ACTIVITY:
Please restate word for word, and with nothing added, the lines that run from the one holding "thesunlandcompany@gmail.com" to the end of the entries below.

SUPPLIED INFORMATION:
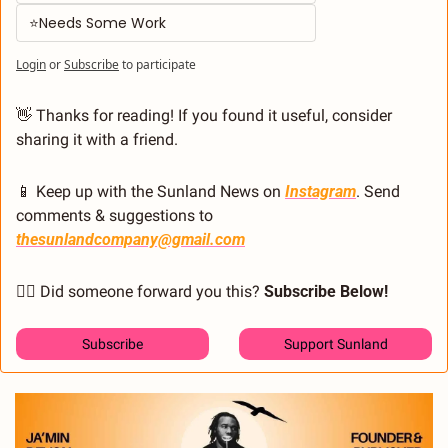
⭐Needs Some Work
Login
or
Subscribe
to participate
👋
 Thanks for reading! If you found it useful, consider 
sharing it with a friend.
📱
 Keep up with the Sunland News on 
Instagram
. Send 
comments & suggestions to 
thesunlandcompany@gmail.com
🙋‍♂️ Did someone forward you this? 
Subscribe Below! 
Subscribe
Support Sunland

REPLY TO THE TASK:
thesunlandcompany@gmail.com
🙋‍♂️ Did someone forward you this? 
Subscribe Below! 
Subscribe
Support Sunland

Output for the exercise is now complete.